One Sardinian academic believes the wind adds a certain element to the air here. They also attribute the long-living tendencies to the magnetic fields on the island. Everywhere I went folk mentioned the “energy” of the rocks. I felt it, too, after a while. There’s a calmness to the place, especially up in the mountains.

The isolation.

It’s meant a quirk in the DNA that is linked to longevity (particularly in men) has been maintained over the years.


Again, the main source of meat protein here is from pig, more so than other places in Italy. As much as you might think Sardinia is know for its seafood, it’s only a very recent thing that the locals have eaten fish and, um, sardines. Why? People didn’t live close to the sea because it left them vulnerable to attack. All the villages are perched up high on mountains or rocks and pigs and goats were – and still are – farmed. Same with Ikaria. Interesting, hey!?

Porcheddu: pork roasted over lemon myrtle.
Porcheddu: pork roasted over lemon myrtle.

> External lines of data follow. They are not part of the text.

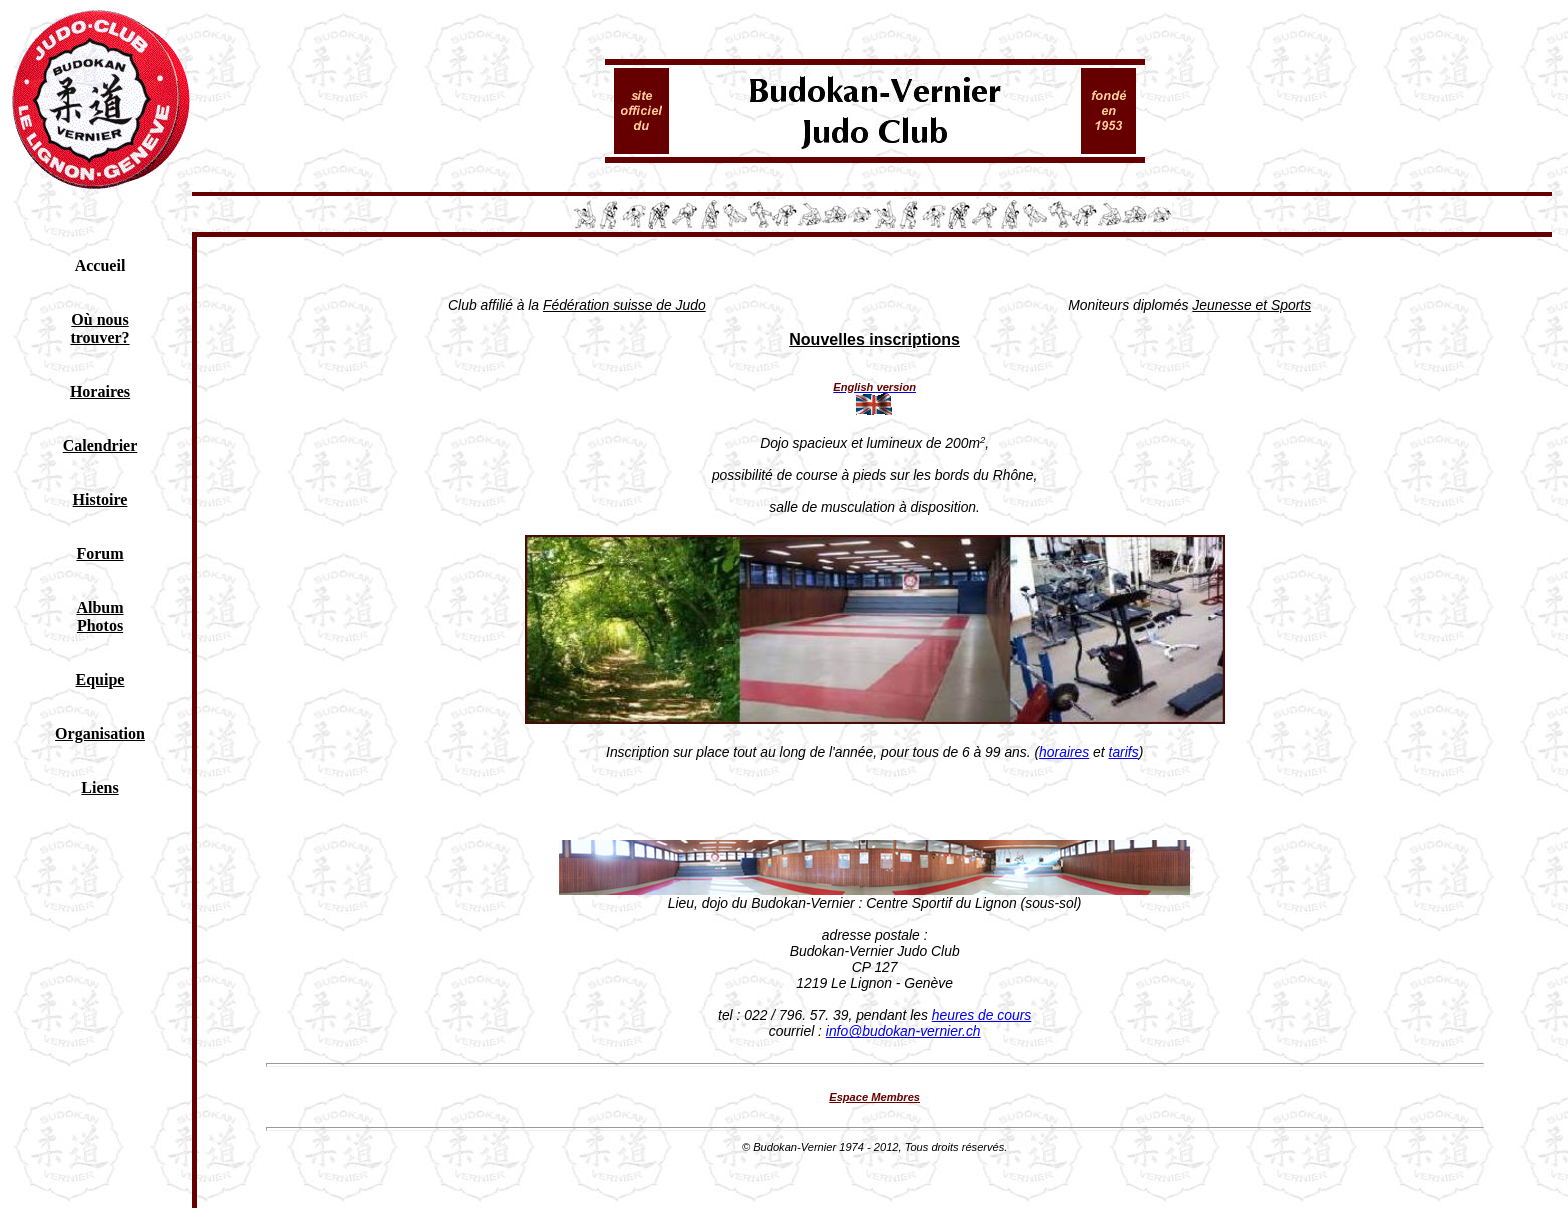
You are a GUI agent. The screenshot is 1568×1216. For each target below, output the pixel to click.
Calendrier (100, 445)
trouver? (99, 337)
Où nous (99, 319)
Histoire (100, 499)
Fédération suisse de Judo (624, 305)
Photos (100, 625)
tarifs (1124, 752)
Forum (99, 553)
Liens (99, 787)
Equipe (100, 679)
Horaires (100, 391)
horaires (1064, 752)
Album (99, 607)
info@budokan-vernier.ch (903, 1031)
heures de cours (982, 1015)
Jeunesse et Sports (1251, 305)
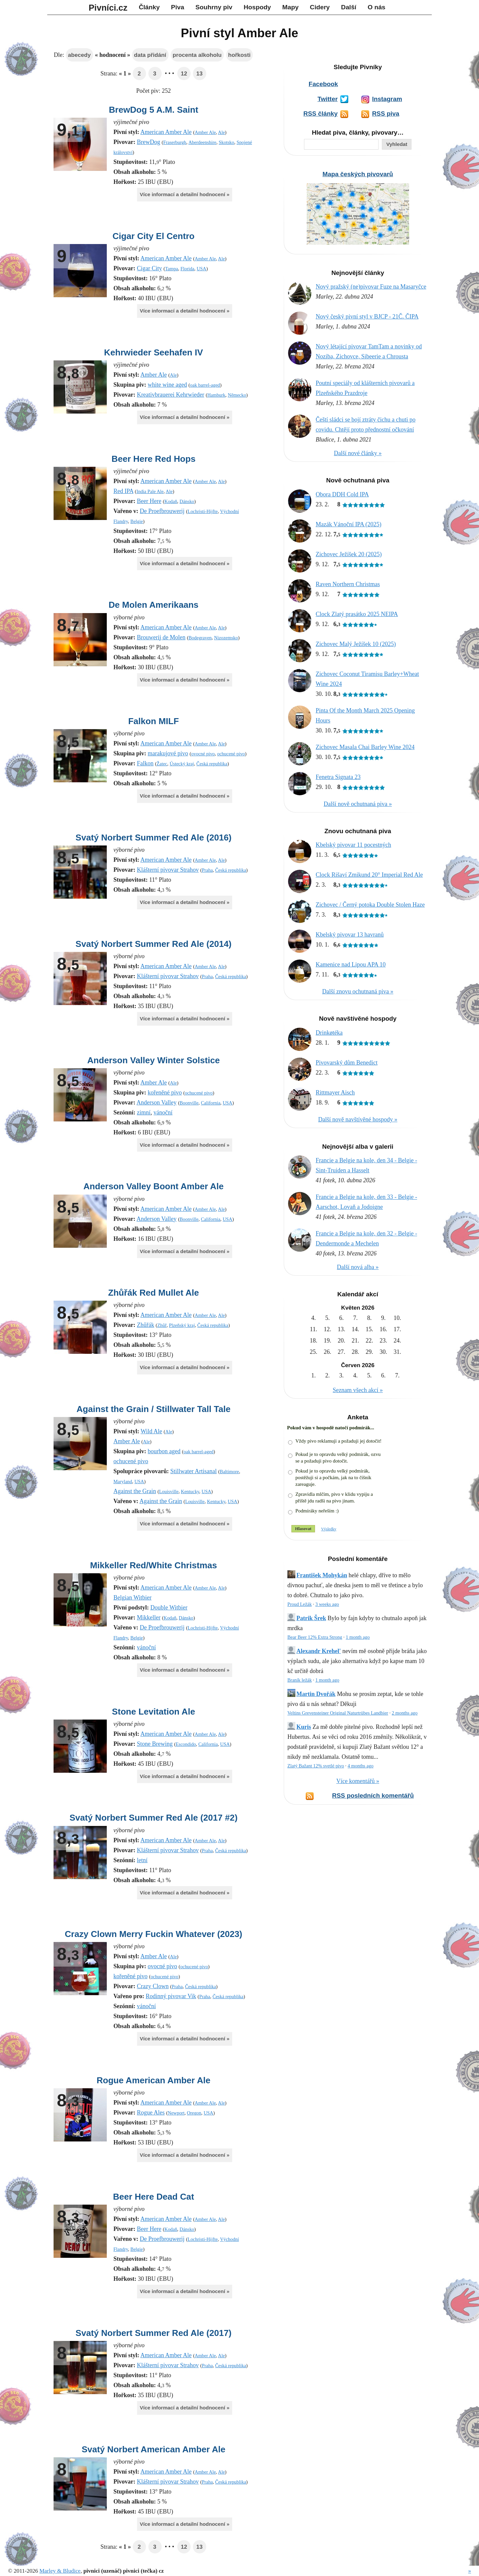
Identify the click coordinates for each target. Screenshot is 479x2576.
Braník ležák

Oh, they love their olive oil here. And their pig lard. Lashings of the stuff.

Eating leftovers.

Sardinians were poor for most of their history. And so their diet is incredibly simple and frugal. Their traditional dishes are about using up leftover pasta, bread, meat and cheese. I’m not quite sure how this feeds back into a long life, but I do think extracting every possible nutrient from a food, and being mindful of consumption would have to keep your body primed.

Two meals a day.

Maybe three. But definitely no snacking. It’s a form of fasting…every day.

No sense of time.

It’s a joke on the island that no one ever wears a watch. It’s wonderful to observe up in the mountains. I got lost hiking in a forest one day. I found my way out onto a road and found some oldies sitting and chatting. I asked directions back to my car. It turned out to be 2 kms away. I wanted to hitch a ride, they wanted to walk with me. “Andiamo,” they cried out. I told them I was in a rush. “Bah,” they cried out. We walked…slowly…and talked in two different languages.

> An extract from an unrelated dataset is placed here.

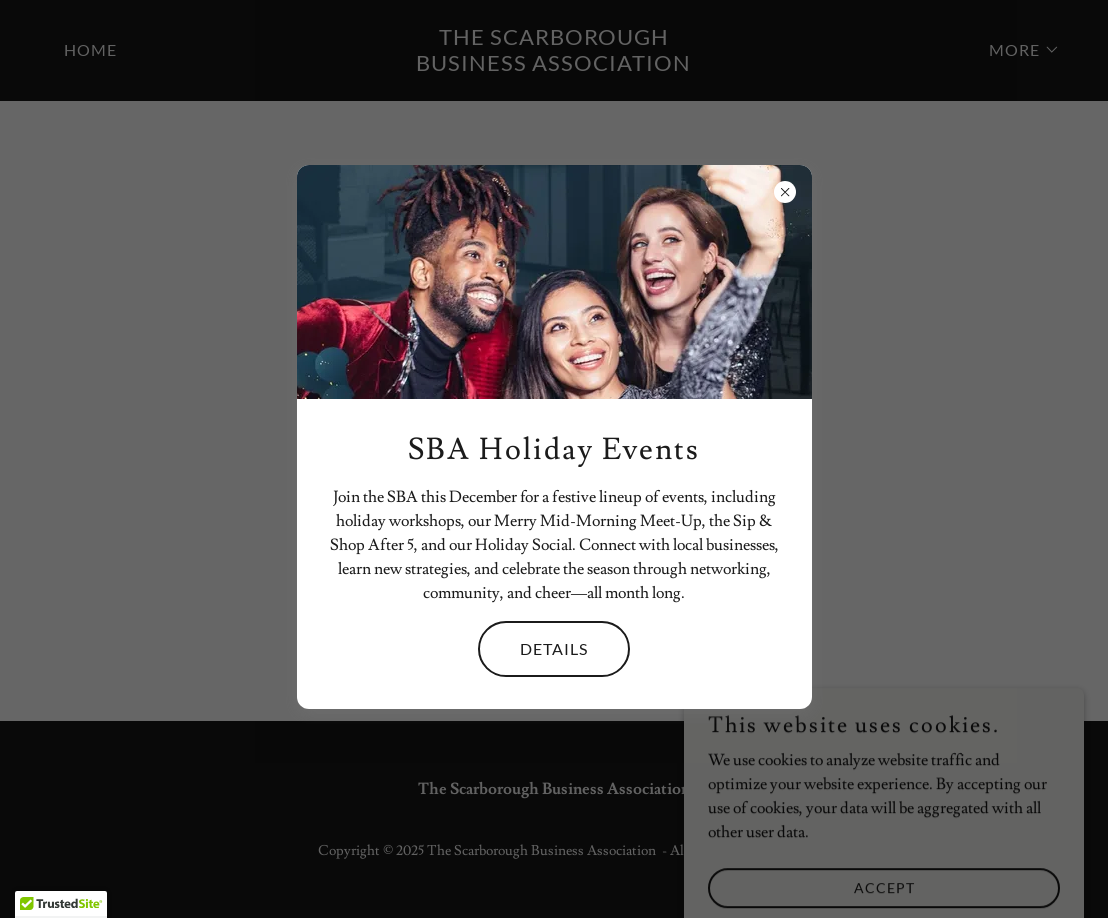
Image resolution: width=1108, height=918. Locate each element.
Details (554, 648)
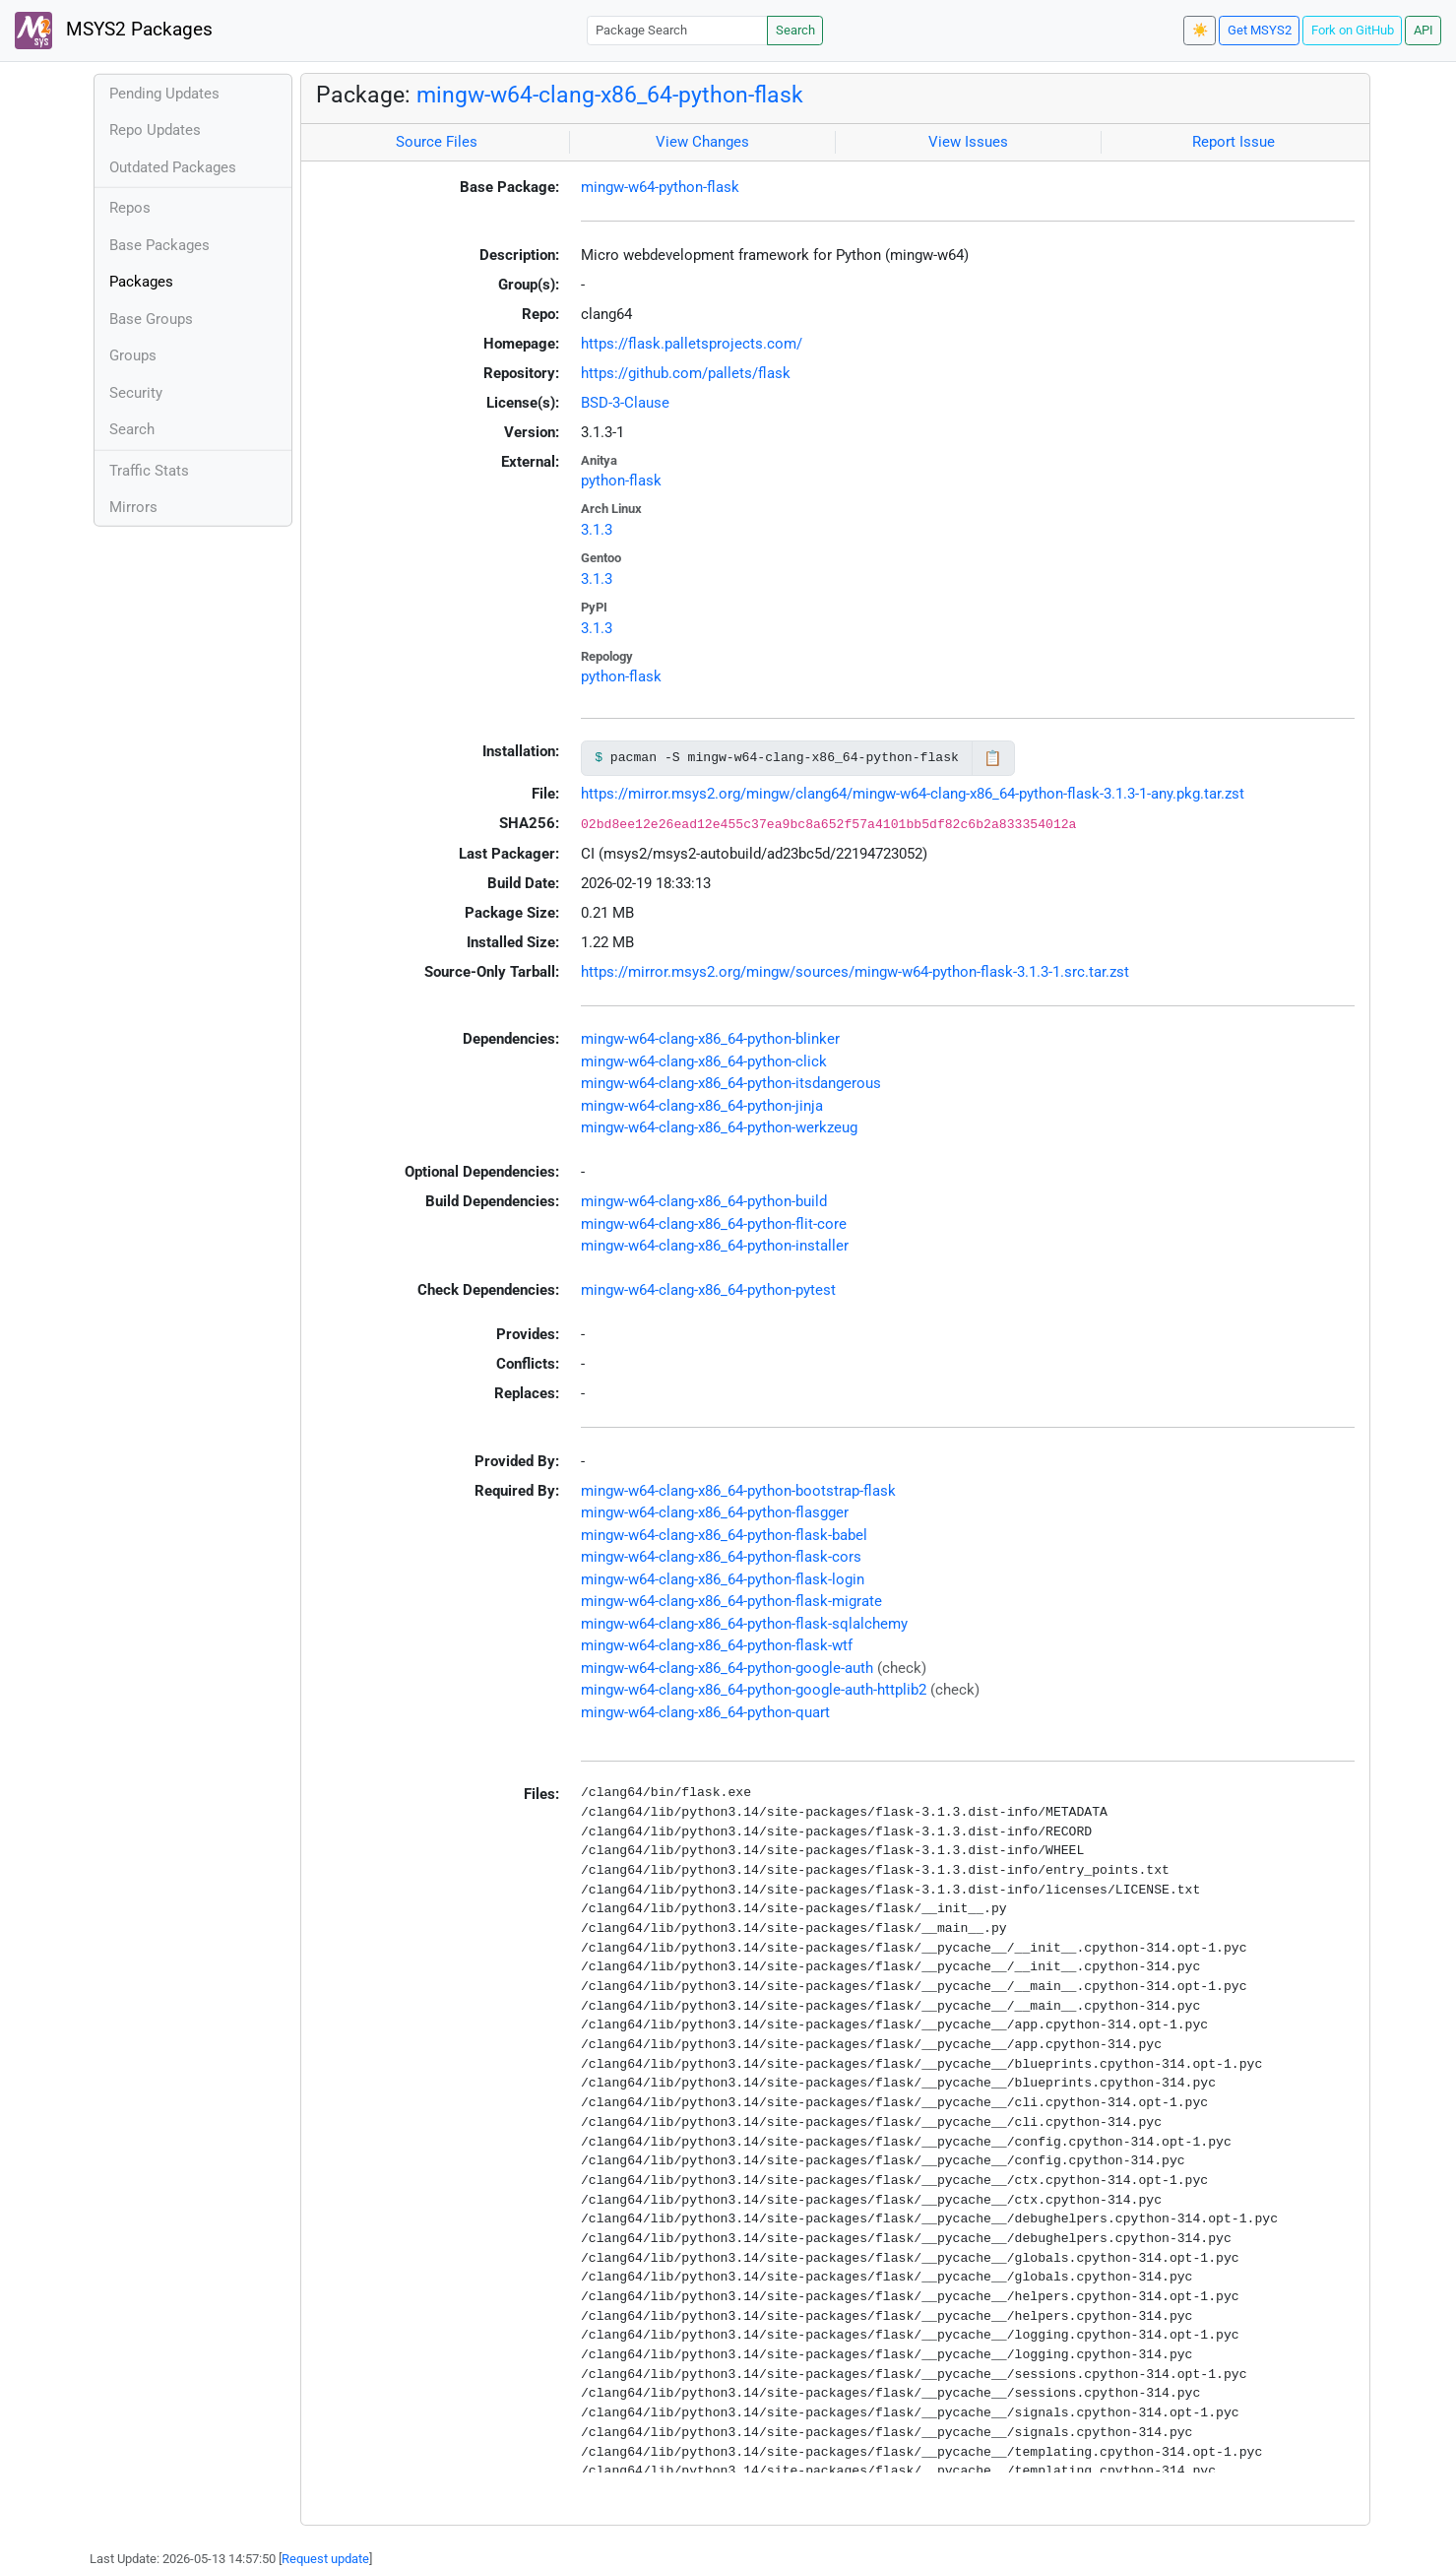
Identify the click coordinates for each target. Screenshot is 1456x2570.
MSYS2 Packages (114, 30)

A family picnic in the forest.
A family picnic in the forest.

Red wine.

For many centenarians living today, cheese and wine was their staple diet. The interior’s famous Cannonau (a very big hearty and potent red) is said to contain more antioxidants than any other red wine. Most families make their own, containing no preservative. They drink a glass with lunch and dinner.

Stoopin’ in the evenings.

All around the island, from about 7pm, the young converge on the old and sit with them in doorways or take their elders for a stroll. It’s gorgeous to observe. The woman hang together – teens sitting with their grandmothers, chatting or knitting. The men tend to go to the park and sit on a bench and gossip. So much kindness and sense of belonging preserves the soul and the body.

Grandad telling a story...
Grandad telling a story…

There is certainly an untouched element to Sardinia. But this is the sad bit, which I also witnessed in Ikaria – the longevity phenomena seems to have come to an abrupt halt, even reversed. It’s almost like as soon as money came to the island (which it did about 50 years ago) the locals went from famine to feast, taking on the health consequences that come with abundance. This happens in poor countries when fortunes reverse – they reject the old ways with more vigour than perhaps those in countries that didn’t have it so tough. Young Sardinians are incredibly overweight. And Sardinia has one of the highest incidences of celiac disease, I’m guessing from eating so much bread and pasta where the gluten content has shifted due to the more processed wheat strains available today. And exercise…it’s just not done! All of which saddened me a little. On my various hiking excursions, I’d go an entire day without seeing anyone. Routes were overgrown and locals didn’t seem to know anything about some of the trails I’d researched.

The same was happening in Ikaria, but – and this is the happier bit – I noticed there that as the recession hit, families were turning back to the old ways again. I’m hoping the same will happen in Sardinia where they were certainly suffering from a quieter tourism season.